FIG. 5 is a sectional view showing a fourth step of the manufacturing process of the memory cell of the stacked gate type flash EEPROM according to the embodiment of the present invention;

FIG. 6 is a sectional view showing a fifth step of the manufacturing process of the memory cell of the stacked gate type flash EEPROM according to one embodiment of the present invention;

FIG. 7 is a sectional view showing a sixth step of the manufacturing process of the memory cell of the stacked gate type flash EEPROM according to one embodiment of the present invention;

FIG. 8 is a sectional view showing a seventh step of the manufacturing process of the memory cell of the stacked gate type flash EEPROM according to one embodiment of the present invention;

FIG. 9 is a sectional view showing an eighth step of the manufacturing process of the memory cell of the stacked gate type flash EEPROM according to one embodiment of the present invention;

FIG. 10 is a sectional view showing a ninth step of the manufacturing process of the memory cell of the stacked gate type flash EEPROM according to one embodiment of the present invention;

FIG. 11 is a sectional view showing a tenth step of the manufacturing process of the memory cell of the stacked gate type flash EEPROM according to one embodiment of the present invention;

FIG. 12 is a cross-sectional view showing an eleventh step of the manufacturing process of the memory cell of the stacked gate type flash EEPROM according to one embodiment of the present invention.
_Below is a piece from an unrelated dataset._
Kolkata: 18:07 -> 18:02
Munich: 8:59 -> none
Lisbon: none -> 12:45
FIG. 13 is a sectional view showing a twelfth step of the manufacturing process of the memory cell of the stacked gate type flash EEPROM according to one embodiment of the present invention;

FIG. 14 shows a conventional nonvolatile semiconductor memory device (EEPRO);
It is a block diagram showing the whole composition of M).
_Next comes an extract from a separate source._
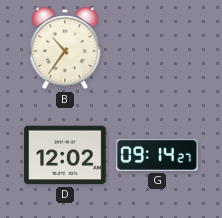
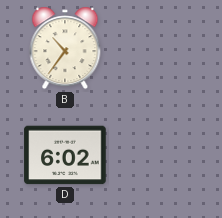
D: 12:02 -> 6:02
G: 09:14 -> none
15 is a sectional structural view showing a memory cell (semiconductor storage element) constituting the memory cell array shown in FIG. 14;

[Explanation of symbols]

 1: P-type silicon semiconductor substrate 2: Field oxide film 3: Oxide film 4: First polycrystalline silicon layer (floating gate) 5: ON film 6: Second polycrystalline silicon layer (control gate) 8: Source region 10: Drain region 18: Titanium 19: Aluminum In each drawing, the same reference numerals indicate the same or corresponding parts.
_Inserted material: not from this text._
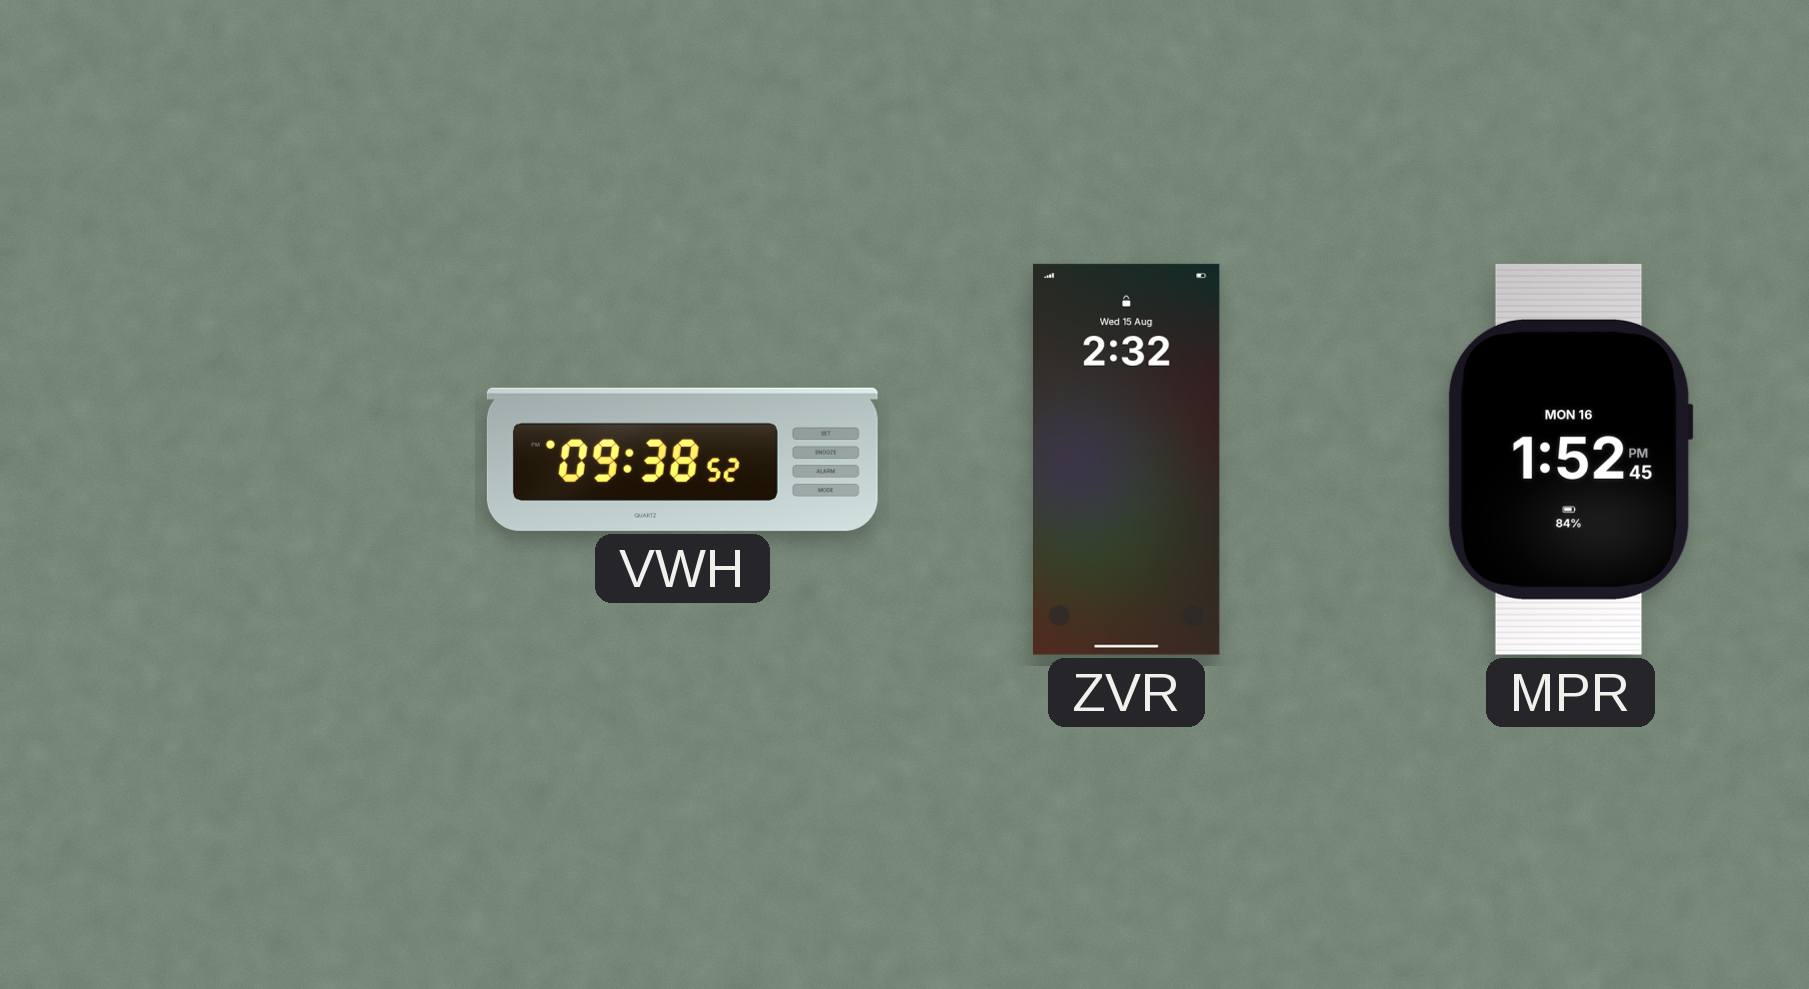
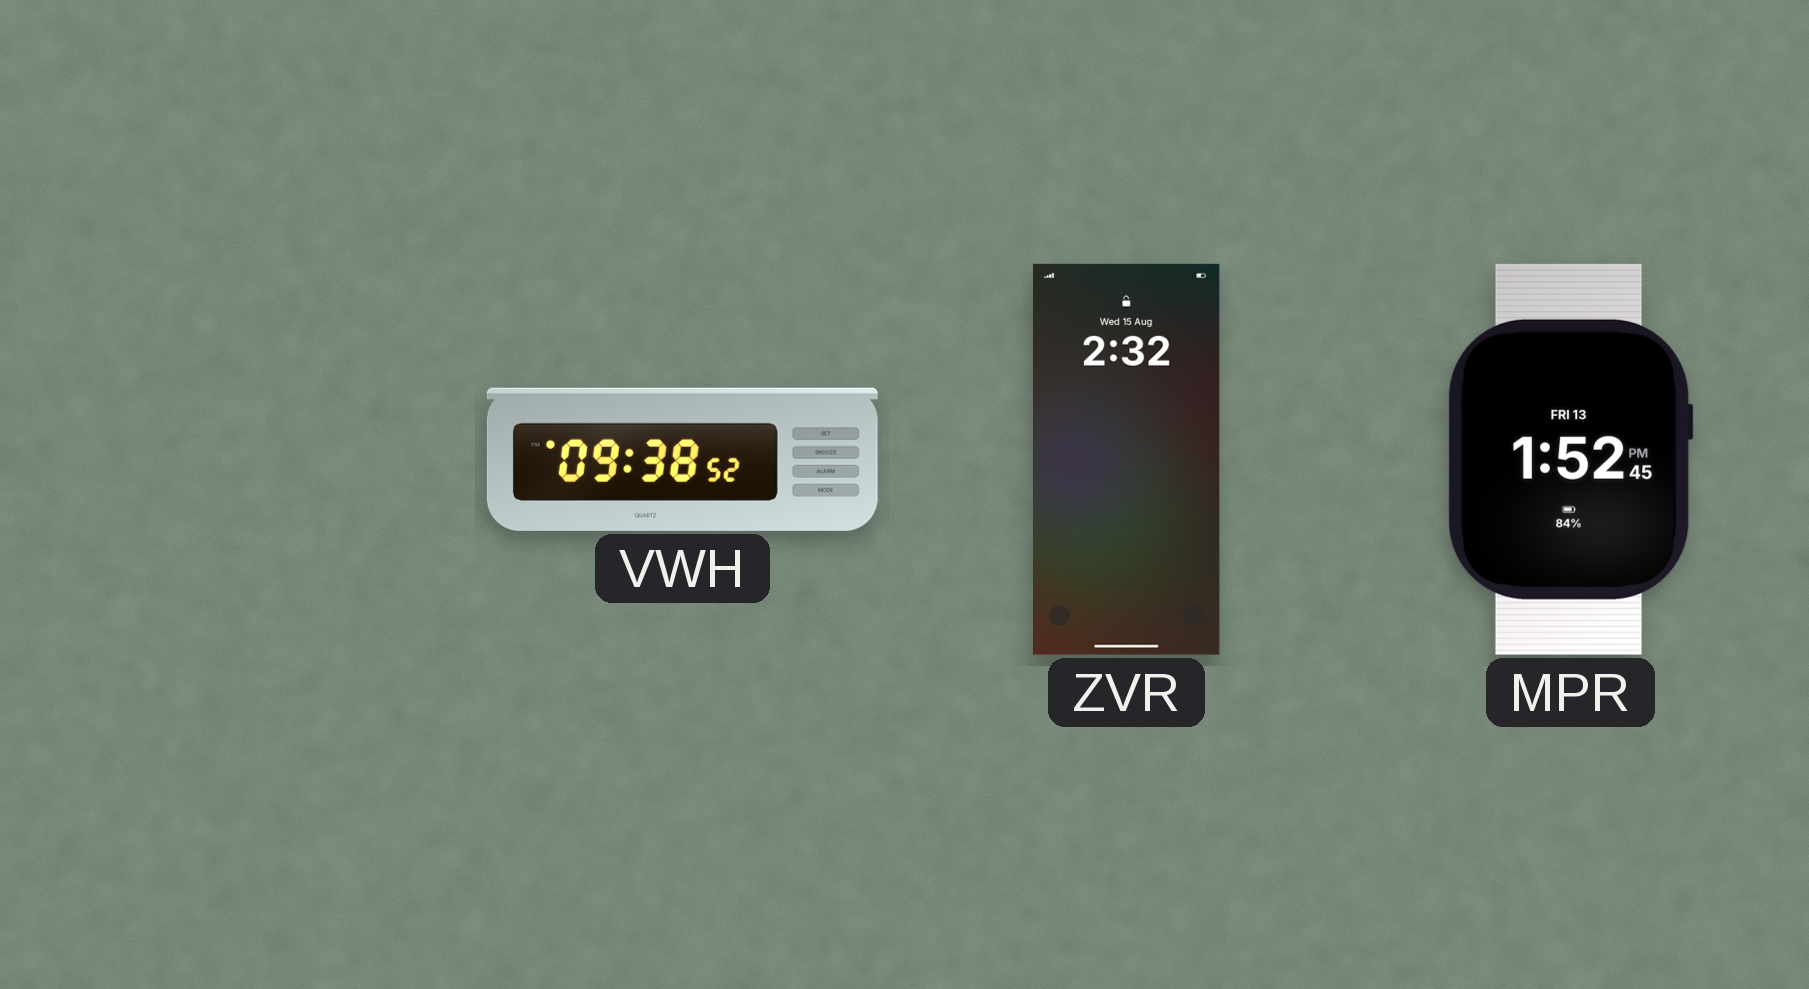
MPR date: MON 16 -> FRI 13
──────────────────────────────────────────────────続 き Continued on the front page (58) Field surveyed (Int.Cl. ⁶ , DB name) H01L 21/8247 H01L 27/115 H01L 29/788 H01L 29/792

Claims (1)

(57) [Claims] A first conductivity type semiconductor substrate; a pair of second conductivity type impurity regions formed at a predetermined interval on a main surface of the first conductivity type semiconductor substrate; A semiconductor memory including a flash EEPROM having a charge storage electrode formed between a pair of impurity regions via a first insulating film, and a control electrode formed on the charge storage electrode via a second insulating film. In the apparatus, a threshold voltage when a voltage is applied to the control electrode in a state where the charge storage electrode is electrically neutral is 0 volt or more, and a threshold after the charge is stored in the charge storage electrode. A semiconductor memory device characterized in that the voltage is set within a range of 1/2 or less of a value voltage.